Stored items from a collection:
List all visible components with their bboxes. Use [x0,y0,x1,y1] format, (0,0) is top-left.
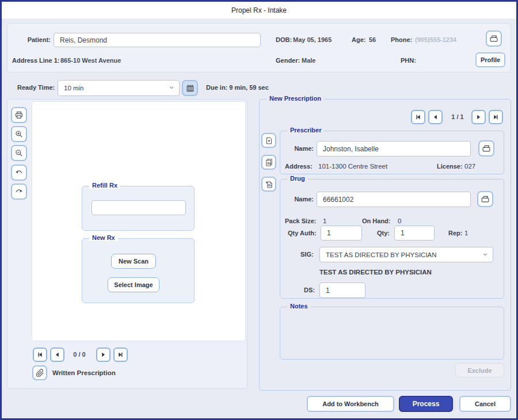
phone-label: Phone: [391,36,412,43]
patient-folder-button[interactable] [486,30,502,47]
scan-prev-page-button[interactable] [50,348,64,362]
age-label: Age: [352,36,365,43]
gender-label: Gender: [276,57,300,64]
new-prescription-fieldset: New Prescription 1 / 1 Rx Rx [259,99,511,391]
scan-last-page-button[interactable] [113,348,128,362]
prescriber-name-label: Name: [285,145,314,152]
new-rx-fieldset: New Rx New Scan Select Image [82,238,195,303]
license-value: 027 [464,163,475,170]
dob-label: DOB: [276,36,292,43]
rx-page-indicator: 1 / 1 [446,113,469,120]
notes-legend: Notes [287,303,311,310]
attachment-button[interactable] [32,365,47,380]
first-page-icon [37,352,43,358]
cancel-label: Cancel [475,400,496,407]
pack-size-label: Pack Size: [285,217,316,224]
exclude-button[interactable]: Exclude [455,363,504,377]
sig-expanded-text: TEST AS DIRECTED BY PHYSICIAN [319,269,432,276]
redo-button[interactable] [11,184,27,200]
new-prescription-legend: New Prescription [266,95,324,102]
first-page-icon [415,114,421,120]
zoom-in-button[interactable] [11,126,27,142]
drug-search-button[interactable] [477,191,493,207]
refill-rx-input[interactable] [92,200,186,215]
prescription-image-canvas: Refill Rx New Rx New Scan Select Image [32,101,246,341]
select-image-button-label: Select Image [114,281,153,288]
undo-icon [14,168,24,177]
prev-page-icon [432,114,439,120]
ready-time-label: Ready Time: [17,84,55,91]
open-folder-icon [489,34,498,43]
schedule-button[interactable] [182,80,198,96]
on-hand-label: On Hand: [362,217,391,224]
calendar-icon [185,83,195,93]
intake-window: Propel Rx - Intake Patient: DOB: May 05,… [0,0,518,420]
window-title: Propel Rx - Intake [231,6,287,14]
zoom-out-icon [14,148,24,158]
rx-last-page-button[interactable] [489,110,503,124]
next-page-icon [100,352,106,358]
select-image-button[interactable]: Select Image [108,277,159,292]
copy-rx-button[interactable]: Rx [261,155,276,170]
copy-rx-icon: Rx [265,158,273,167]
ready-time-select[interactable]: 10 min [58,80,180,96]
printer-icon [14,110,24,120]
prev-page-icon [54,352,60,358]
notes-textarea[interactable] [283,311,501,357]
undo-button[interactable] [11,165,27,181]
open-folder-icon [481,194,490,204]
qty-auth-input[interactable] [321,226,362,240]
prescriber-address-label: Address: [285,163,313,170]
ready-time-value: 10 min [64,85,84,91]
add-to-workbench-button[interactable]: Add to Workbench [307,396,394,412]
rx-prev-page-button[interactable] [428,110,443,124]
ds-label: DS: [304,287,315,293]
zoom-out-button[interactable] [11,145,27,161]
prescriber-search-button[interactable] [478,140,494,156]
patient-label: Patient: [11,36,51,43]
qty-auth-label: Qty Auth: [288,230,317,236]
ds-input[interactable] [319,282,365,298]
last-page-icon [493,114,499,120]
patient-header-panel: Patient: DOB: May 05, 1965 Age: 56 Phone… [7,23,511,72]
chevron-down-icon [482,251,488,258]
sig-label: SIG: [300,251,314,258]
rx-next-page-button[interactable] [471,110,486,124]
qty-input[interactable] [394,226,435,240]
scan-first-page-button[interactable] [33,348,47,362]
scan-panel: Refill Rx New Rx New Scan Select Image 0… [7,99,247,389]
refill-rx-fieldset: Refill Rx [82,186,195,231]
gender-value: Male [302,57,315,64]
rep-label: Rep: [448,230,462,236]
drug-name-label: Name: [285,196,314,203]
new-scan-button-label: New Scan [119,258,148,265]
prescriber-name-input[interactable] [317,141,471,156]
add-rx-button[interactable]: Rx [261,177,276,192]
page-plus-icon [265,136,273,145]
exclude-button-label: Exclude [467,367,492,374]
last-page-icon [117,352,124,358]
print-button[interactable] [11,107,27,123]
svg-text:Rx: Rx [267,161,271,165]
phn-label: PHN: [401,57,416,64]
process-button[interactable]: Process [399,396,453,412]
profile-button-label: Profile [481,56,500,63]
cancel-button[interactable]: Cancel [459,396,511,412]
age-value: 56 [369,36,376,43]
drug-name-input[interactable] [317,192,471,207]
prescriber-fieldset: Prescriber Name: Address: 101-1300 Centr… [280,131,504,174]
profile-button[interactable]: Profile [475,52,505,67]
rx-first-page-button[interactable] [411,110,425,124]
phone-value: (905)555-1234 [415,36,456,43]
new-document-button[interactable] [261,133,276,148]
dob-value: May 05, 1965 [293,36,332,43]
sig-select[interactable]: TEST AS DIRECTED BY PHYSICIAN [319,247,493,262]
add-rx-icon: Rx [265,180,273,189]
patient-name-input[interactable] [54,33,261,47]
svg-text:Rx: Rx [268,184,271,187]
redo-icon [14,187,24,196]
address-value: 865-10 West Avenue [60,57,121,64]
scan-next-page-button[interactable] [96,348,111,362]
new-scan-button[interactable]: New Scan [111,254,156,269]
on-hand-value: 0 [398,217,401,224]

WORK ITEM - Return all records verbatim and drop the pictures.

EXERCISE OUTPUT -
List all visible components with their bboxes. Use [x0,y0,x1,y1] format, (0,0) is top-left.
phone-label: Phone: [391,36,412,43]
patient-folder-button[interactable] [486,30,502,47]
scan-prev-page-button[interactable] [50,348,64,362]
age-label: Age: [352,36,365,43]
gender-label: Gender: [276,57,300,64]
new-prescription-fieldset: New Prescription 1 / 1 Rx Rx [259,99,511,391]
scan-last-page-button[interactable] [113,348,128,362]
prescriber-name-label: Name: [285,145,314,152]
new-rx-fieldset: New Rx New Scan Select Image [82,238,195,303]
license-value: 027 [464,163,475,170]
dob-label: DOB: [276,36,292,43]
rx-page-indicator: 1 / 1 [446,113,469,120]
notes-legend: Notes [287,303,311,310]
attachment-button[interactable] [32,365,47,380]
first-page-icon [37,352,43,358]
cancel-label: Cancel [475,400,496,407]
pack-size-label: Pack Size: [285,217,316,224]
exclude-button[interactable]: Exclude [455,363,504,377]
sig-expanded-text: TEST AS DIRECTED BY PHYSICIAN [319,269,432,276]
redo-button[interactable] [11,184,27,200]
new-prescription-legend: New Prescription [266,95,324,102]
first-page-icon [415,114,421,120]
zoom-in-button[interactable] [11,126,27,142]
drug-search-button[interactable] [477,191,493,207]
refill-rx-input[interactable] [92,200,186,215]
prescription-image-canvas: Refill Rx New Rx New Scan Select Image [32,101,246,341]
select-image-button-label: Select Image [114,281,153,288]
undo-icon [14,168,24,177]
prev-page-icon [432,114,439,120]
ready-time-label: Ready Time: [17,84,55,91]
open-folder-icon [489,34,498,43]
schedule-button[interactable] [182,80,198,96]
on-hand-label: On Hand: [362,217,391,224]
calendar-icon [185,83,195,93]
intake-window: Propel Rx - Intake Patient: DOB: May 05,… [0,0,518,420]
window-title: Propel Rx - Intake [231,6,287,14]
zoom-out-icon [14,148,24,158]
rx-last-page-button[interactable] [489,110,503,124]
next-page-icon [100,352,106,358]
select-image-button[interactable]: Select Image [108,277,159,292]
copy-rx-button[interactable]: Rx [261,155,276,170]
copy-rx-icon: Rx [265,158,273,167]
ready-time-select[interactable]: 10 min [58,80,180,96]
printer-icon [14,110,24,120]
prev-page-icon [54,352,60,358]
notes-textarea[interactable] [283,311,501,357]
undo-button[interactable] [11,165,27,181]
open-folder-icon [481,194,490,204]
qty-auth-input[interactable] [321,226,362,240]
prescriber-address-label: Address: [285,163,313,170]
ready-time-value: 10 min [64,85,84,91]
add-to-workbench-button[interactable]: Add to Workbench [307,396,394,412]
rx-prev-page-button[interactable] [428,110,443,124]
ds-label: DS: [304,287,315,293]
zoom-out-button[interactable] [11,145,27,161]
prescriber-search-button[interactable] [478,140,494,156]
patient-label: Patient: [11,36,51,43]
qty-auth-label: Qty Auth: [288,230,317,236]
ds-input[interactable] [319,282,365,298]
last-page-icon [493,114,499,120]
patient-header-panel: Patient: DOB: May 05, 1965 Age: 56 Phone… [7,23,511,72]
chevron-down-icon [482,251,488,258]
sig-label: SIG: [300,251,314,258]
rx-next-page-button[interactable] [471,110,486,124]
qty-input[interactable] [394,226,435,240]
scan-first-page-button[interactable] [33,348,47,362]
scan-panel: Refill Rx New Rx New Scan Select Image 0… [7,99,247,389]
refill-rx-fieldset: Refill Rx [82,186,195,231]
gender-value: Male [302,57,315,64]
rep-label: Rep: [448,230,462,236]
drug-name-label: Name: [285,196,314,203]
new-scan-button-label: New Scan [119,258,148,265]
prescriber-name-input[interactable] [317,141,471,156]
add-rx-button[interactable]: Rx [261,177,276,192]
page-plus-icon [265,136,273,145]
exclude-button-label: Exclude [467,367,492,374]
last-page-icon [117,352,124,358]
print-button[interactable] [11,107,27,123]
svg-text:Rx: Rx [267,161,271,165]
phn-label: PHN: [401,57,416,64]
process-button[interactable]: Process [399,396,453,412]
profile-button-label: Profile [481,56,500,63]
cancel-button[interactable]: Cancel [459,396,511,412]
age-value: 56 [369,36,376,43]
drug-name-input[interactable] [317,192,471,207]
prescriber-fieldset: Prescriber Name: Address: 101-1300 Centr… [280,131,504,174]
profile-button[interactable]: Profile [475,52,505,67]
rx-first-page-button[interactable] [411,110,425,124]
phone-value: (905)555-1234 [415,36,456,43]
new-document-button[interactable] [261,133,276,148]
dob-value: May 05, 1965 [293,36,332,43]
sig-select[interactable]: TEST AS DIRECTED BY PHYSICIAN [319,247,493,262]
add-rx-icon: Rx [265,180,273,189]
patient-name-input[interactable] [54,33,261,47]
svg-text:Rx: Rx [268,184,271,187]
redo-icon [14,187,24,196]
address-value: 865-10 West Avenue [60,57,121,64]
scan-next-page-button[interactable] [96,348,111,362]
new-scan-button[interactable]: New Scan [111,254,156,269]
on-hand-value: 0 [398,217,401,224]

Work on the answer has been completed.